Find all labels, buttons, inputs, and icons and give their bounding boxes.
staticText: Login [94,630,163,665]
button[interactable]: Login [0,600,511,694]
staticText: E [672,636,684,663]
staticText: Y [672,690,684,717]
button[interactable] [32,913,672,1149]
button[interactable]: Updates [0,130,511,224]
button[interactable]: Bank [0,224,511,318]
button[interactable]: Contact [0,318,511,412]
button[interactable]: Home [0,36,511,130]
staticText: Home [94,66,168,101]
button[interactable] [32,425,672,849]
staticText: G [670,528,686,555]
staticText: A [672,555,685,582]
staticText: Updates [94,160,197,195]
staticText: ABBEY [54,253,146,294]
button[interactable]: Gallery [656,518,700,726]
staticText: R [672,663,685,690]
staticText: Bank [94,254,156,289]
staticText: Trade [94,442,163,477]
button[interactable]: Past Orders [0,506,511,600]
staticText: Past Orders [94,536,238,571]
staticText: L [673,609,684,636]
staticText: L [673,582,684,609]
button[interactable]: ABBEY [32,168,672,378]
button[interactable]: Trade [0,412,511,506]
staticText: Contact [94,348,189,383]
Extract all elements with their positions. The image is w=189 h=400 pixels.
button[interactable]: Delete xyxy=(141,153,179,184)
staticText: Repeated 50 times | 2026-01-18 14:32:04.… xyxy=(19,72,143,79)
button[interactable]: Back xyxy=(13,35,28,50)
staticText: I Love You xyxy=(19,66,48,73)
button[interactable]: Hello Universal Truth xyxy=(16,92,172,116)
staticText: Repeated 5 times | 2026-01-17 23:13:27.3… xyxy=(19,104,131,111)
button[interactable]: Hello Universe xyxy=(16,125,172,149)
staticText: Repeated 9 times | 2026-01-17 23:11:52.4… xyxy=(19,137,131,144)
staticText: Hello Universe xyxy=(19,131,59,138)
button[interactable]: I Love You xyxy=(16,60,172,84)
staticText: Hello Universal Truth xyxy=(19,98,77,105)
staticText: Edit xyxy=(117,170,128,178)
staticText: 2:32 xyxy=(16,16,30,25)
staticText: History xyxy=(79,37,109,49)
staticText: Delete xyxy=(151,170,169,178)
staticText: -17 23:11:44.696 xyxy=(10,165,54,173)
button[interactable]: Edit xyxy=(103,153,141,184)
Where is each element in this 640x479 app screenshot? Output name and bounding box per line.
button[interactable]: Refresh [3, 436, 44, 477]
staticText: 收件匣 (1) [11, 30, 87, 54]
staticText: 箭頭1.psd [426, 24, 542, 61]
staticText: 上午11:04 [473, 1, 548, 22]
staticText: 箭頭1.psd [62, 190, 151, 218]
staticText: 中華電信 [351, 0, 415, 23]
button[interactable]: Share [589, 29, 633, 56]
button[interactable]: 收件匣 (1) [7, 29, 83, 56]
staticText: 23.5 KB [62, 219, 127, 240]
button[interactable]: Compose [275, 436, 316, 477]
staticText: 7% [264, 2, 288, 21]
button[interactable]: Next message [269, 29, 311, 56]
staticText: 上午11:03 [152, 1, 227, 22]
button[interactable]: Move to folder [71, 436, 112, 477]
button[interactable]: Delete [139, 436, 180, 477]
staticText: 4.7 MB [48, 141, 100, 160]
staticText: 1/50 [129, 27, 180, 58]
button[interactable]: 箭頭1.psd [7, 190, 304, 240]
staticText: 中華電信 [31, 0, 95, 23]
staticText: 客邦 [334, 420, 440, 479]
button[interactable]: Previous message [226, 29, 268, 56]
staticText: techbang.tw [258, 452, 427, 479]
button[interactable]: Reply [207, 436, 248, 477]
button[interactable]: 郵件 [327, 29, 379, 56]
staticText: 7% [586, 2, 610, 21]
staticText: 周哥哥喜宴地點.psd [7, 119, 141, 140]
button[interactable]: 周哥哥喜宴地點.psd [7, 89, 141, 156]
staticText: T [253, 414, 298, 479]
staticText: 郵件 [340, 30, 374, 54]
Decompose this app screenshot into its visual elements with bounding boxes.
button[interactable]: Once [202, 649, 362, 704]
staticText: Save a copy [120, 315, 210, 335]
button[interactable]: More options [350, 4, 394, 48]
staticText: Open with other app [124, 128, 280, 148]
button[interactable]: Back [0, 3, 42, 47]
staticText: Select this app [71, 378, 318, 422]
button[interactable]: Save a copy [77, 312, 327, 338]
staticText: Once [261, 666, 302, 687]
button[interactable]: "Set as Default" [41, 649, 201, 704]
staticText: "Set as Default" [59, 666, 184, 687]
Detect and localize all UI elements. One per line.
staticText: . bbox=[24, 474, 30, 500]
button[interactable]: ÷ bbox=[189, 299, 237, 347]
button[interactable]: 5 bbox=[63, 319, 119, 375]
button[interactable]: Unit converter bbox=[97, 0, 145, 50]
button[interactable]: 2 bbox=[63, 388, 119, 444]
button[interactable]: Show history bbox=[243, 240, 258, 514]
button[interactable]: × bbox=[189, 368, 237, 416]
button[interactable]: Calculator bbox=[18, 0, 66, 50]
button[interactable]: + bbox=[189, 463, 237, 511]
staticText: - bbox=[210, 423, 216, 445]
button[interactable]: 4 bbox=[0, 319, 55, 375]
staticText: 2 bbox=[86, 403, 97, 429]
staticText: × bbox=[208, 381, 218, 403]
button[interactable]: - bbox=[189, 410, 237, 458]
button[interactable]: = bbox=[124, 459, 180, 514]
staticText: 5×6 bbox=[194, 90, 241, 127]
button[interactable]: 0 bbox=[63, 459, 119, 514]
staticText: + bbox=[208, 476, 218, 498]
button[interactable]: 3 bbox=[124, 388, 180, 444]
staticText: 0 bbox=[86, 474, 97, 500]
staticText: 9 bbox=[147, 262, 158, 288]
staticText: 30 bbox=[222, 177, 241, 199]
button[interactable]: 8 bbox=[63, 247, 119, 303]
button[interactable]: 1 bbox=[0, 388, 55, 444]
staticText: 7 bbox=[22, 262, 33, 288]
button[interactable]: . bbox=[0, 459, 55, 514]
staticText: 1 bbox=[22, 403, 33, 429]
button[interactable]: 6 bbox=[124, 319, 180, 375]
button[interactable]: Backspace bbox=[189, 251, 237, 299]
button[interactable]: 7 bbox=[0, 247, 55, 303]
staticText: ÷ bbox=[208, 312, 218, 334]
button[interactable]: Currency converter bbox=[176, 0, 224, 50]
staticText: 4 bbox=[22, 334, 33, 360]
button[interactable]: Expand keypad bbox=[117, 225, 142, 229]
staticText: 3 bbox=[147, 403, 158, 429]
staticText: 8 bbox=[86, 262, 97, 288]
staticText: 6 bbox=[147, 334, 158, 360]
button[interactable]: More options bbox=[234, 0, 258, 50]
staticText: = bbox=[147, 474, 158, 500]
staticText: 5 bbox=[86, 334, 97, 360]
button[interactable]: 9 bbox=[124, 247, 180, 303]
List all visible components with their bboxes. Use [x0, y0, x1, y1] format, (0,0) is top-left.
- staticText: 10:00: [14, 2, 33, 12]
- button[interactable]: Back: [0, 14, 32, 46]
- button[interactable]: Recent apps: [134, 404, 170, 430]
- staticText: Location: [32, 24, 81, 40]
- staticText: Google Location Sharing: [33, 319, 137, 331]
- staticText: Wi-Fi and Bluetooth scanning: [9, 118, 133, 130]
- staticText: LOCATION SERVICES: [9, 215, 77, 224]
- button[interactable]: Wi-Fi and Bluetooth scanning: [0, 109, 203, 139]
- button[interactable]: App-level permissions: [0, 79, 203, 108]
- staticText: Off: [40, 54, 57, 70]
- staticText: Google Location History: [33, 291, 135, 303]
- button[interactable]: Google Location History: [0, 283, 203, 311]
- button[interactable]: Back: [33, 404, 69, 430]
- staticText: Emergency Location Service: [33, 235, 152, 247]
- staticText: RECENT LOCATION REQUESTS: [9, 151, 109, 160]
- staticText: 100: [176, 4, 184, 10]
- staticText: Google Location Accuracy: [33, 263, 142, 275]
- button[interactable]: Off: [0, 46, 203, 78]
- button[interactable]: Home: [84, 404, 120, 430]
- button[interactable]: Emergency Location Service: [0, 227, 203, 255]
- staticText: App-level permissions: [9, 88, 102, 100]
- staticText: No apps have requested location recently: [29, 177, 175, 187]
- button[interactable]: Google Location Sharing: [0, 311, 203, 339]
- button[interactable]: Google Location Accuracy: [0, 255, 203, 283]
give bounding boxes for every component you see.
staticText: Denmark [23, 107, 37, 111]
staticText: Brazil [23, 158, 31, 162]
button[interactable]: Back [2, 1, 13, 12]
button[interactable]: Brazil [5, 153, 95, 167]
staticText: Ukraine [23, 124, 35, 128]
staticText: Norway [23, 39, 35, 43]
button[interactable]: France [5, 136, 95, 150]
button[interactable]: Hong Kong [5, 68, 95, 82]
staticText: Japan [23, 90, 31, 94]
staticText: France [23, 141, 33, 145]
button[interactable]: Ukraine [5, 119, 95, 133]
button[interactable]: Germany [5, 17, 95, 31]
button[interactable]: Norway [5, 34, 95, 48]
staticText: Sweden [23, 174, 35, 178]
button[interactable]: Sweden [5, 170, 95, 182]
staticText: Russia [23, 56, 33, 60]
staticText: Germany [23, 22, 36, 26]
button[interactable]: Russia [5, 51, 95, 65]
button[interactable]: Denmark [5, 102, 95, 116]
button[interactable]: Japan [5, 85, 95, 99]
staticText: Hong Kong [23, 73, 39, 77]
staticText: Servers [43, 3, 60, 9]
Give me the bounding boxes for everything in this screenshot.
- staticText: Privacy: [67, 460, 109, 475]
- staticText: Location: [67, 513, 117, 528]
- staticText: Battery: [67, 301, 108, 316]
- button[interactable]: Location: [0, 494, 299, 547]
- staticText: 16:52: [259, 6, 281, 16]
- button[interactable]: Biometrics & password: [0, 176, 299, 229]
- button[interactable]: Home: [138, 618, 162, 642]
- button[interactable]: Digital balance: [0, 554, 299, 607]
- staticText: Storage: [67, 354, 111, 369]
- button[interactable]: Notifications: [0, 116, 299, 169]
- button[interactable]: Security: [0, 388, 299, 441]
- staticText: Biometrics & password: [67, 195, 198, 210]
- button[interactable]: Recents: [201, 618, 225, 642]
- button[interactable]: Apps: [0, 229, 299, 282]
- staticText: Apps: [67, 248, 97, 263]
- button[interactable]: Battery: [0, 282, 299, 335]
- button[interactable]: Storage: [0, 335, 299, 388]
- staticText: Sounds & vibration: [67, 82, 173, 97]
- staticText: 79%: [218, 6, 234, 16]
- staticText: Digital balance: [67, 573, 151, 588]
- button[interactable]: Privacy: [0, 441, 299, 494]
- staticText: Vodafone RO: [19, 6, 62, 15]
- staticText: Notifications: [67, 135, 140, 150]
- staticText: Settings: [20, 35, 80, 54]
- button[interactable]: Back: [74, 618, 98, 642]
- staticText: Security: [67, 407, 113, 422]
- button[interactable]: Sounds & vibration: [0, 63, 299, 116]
——————————
Gather each line of the records holding the string "Sweden".

staticText: Sweden [23, 174, 35, 178]
button[interactable]: Sweden [5, 170, 95, 182]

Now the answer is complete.